EXERCISE BRIEF
Each line with the word "phẩm" must appear in the answer, copied from the records.

Stored data entries
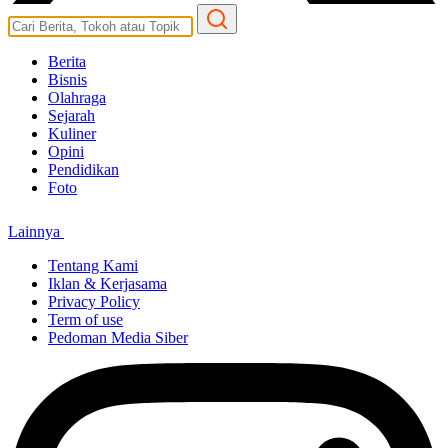
Berita
Bisnis
Olahraga
Sejarah
Kuliner
Opini
Pendidikan
Foto
Lainnya
Tentang Kami
Iklan & Kerjasama
Privacy Policy
Term of use
Pedoman Media Siber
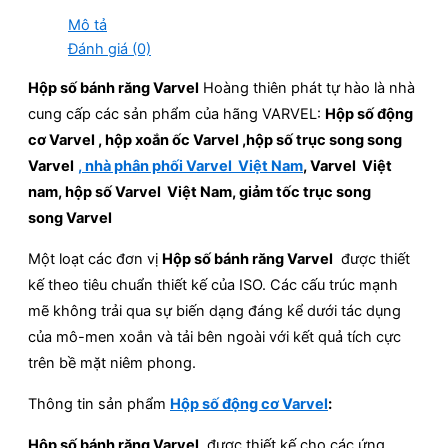
Mô tả
Đánh giá (0)
Hộp số bánh răng Varvel
Hoàng thiên phát tự hào là nhà
cung cấp các sản phẩm của hãng VARVEL:
Hộp số động
cơ Varvel
, hộp xoắn ốc Varvel ,hộp số trục song song
Varvel
, nhà phân phối Varvel Việt Nam
,
Varvel
Việt
nam, hộp số
Varvel
Việt Nam, giảm tốc trục song
song
Varvel
Một loạt các đơn vị
Hộp số bánh răng Varvel
được thiết
kế theo tiêu chuẩn thiết kế của ISO. Các cấu trúc mạnh
mẽ không trải qua sự biến dạng đáng kể dưới tác dụng
của mô-men xoắn và tải bên ngoài với kết quả tích cực
trên bề mặt niêm phong.
Thông tin sản phẩm
Hộp số động cơ Varvel
:
Hộp số bánh răng Varvel
được thiết kế cho các ứng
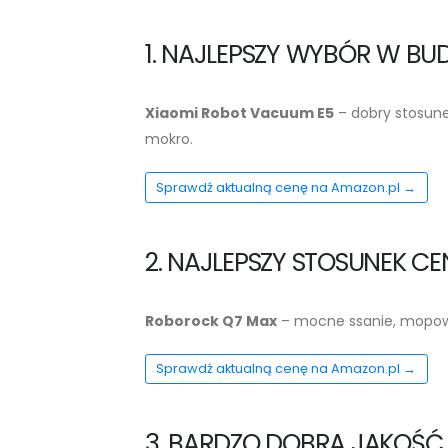
1. NAJLEPSZY WYBÓR W BU
Xiaomi Robot Vacuum E5
– dobry stosune
mokro.
Sprawdź aktualną cenę na Amazon.pl →
2. NAJLEPSZY STOSUNEK C
Roborock Q7 Max
– mocne ssanie, mopowa
Sprawdź aktualną cenę na Amazon.pl →
3. BARDZO DOBRA JAKOŚĆ 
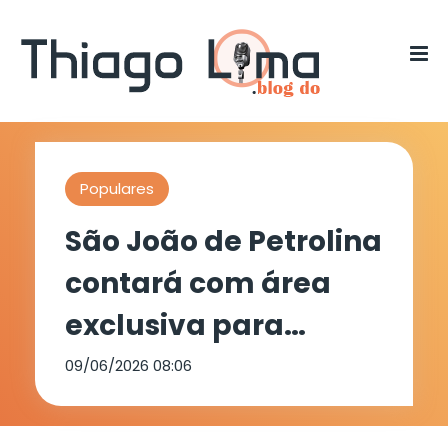
Populares
São João de Petrolina
contará com área
exclusiva para
pessoas com
09/06/2026 08:06
deficiência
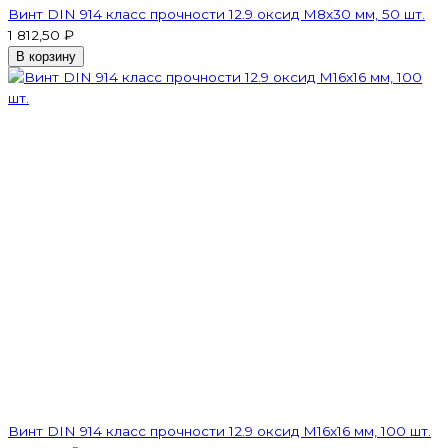
Винт DIN 914 класс прочности 12.9 оксид M8х30 мм, 50 шт.
1 812,50 ₽
В корзину
Винт DIN 914 класс прочности 12.9 оксид M16x16 мм, 100 шт.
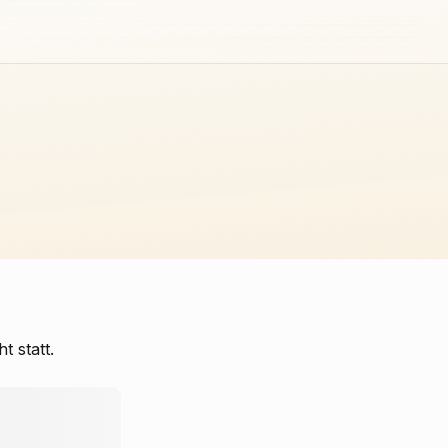
 statt.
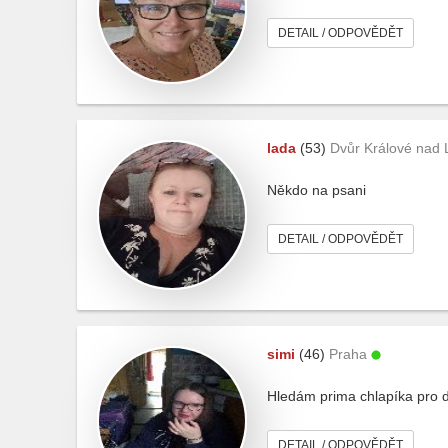
DETAIL / ODPOVĚDĚT
lada
(53)
Dvůr Králové nad
Někdo na psani
DETAIL / ODPOVĚDĚT
simi
(46)
Praha
Hledám prima chlapíka pro 
DETAIL / ODPOVĚDĚT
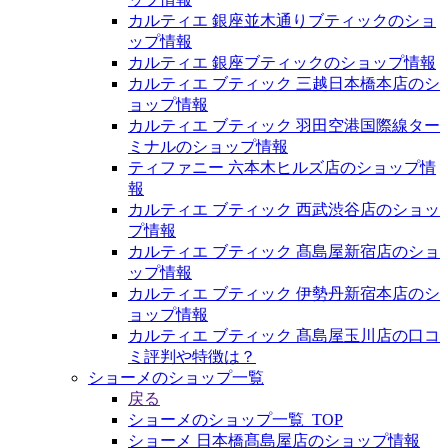
カルティエ 銀座並木通りブティックのショ
ップ情報
カルティエ 銀座ブティックのショップ情報
カルティエ ブティック 三越日本橋本店のシ
ョップ情報
カルティエ ブティック 羽田空港国際線ター
ミナルのショップ情報
ティファニー 六本木ヒルズ店のショップ情
報
カルティエ ブティック 西武渋谷店のショッ
プ情報
カルティエ ブティック 髙島屋新宿店のショ
ップ情報
カルティエ ブティック 伊勢丹新宿本店のシ
ョップ情報
カルティエ ブティック 髙島屋玉川店の口コ
ミ評判や特徴は？
ショーメのショップ一覧
戻る
ショーメのショップ一覧_TOP
ショーメ 日本橋髙島屋店のショップ情報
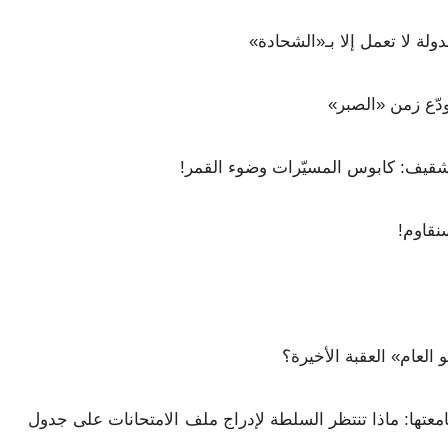
ولة لا تعمل إلا بـ«الشحادة»
دّع زمن «الصبر»
لشقيف: كابوس المسيّرات وضوء القمر!
نقاوم!
فو العام» العقبة الأخيرة؟
عتها: ماذا تنتظر السلطة لإدراج ملف الامتحانات على جدول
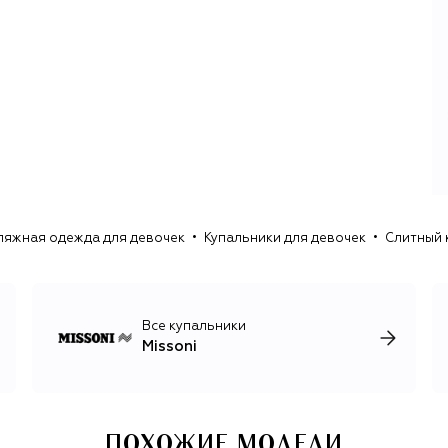
отказывается от пестрых принтов и приглушает палитру,
чаще экспериментируя с однотонными и менее яркими
узорами на платьях, легких поло, свободных джемперах,
комплектах нижнего белья и купальниках.
В 2024 году креативным директором Missoni стал
Альберто Калири, который работает в Missoni с 1998
года и долгое время был правой рукой Анжелы Миссони,
дочери основателей. Теперь Калири единолично
отвечает за все коллекции бренда: женскую, мужскую и
детскую.
ляжная одежда для девочек
Купальники для девочек
Слитный 
Все купальники
Missoni
ПОХОЖИЕ МОДЕЛИ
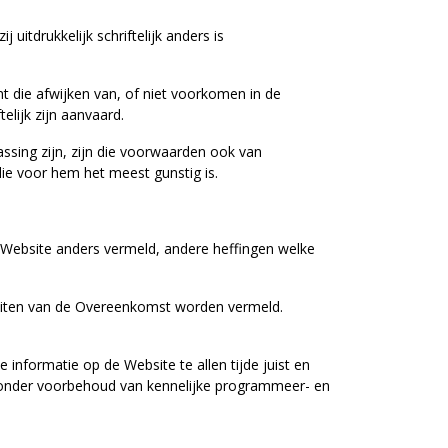
itdrukkelijk schriftelijk anders is
t die afwijken van, of niet voorkomen in de
elijk zijn aanvaard.
sing zijn, zijn die voorwaarden ook van
die voor hem het meest gunstig is.
de Website anders vermeld, andere heffingen welke
sluiten van de Overeenkomst worden vermeld.
informatie op de Website te allen tijde juist en
ok onder voorbehoud van kennelijke programmeer- en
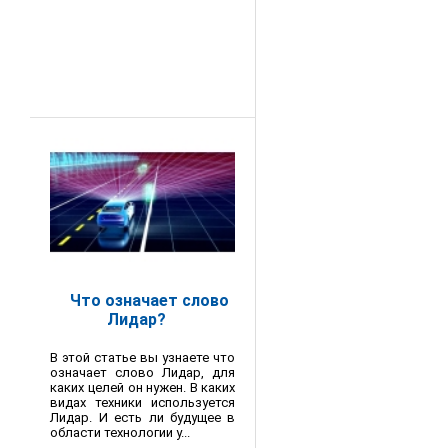
Что означает слово
Лидар?
В этой статье вы узнаете что
означает слово Лидар, для
каких целей он нужен. В каких
видах техники используется
Лидар. И есть ли будущее в
области технологии у...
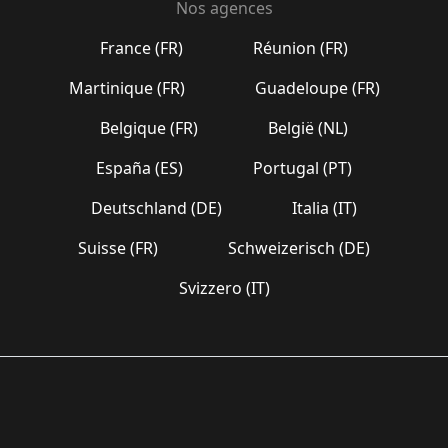
Nos agences
France (FR)
Réunion (FR)
Martinique (FR)
Guadeloupe (FR)
Belgique (FR)
België (NL)
España (ES)
Portugal (PT)
Deutschland (DE)
Italia (IT)
Suisse (FR)
Schweizerisch (DE)
Svizzero (IT)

SOLUTION TO THIS TASK
cung cấp các sản phẩm của hãng VARVEL:
Thông tin sản phẩm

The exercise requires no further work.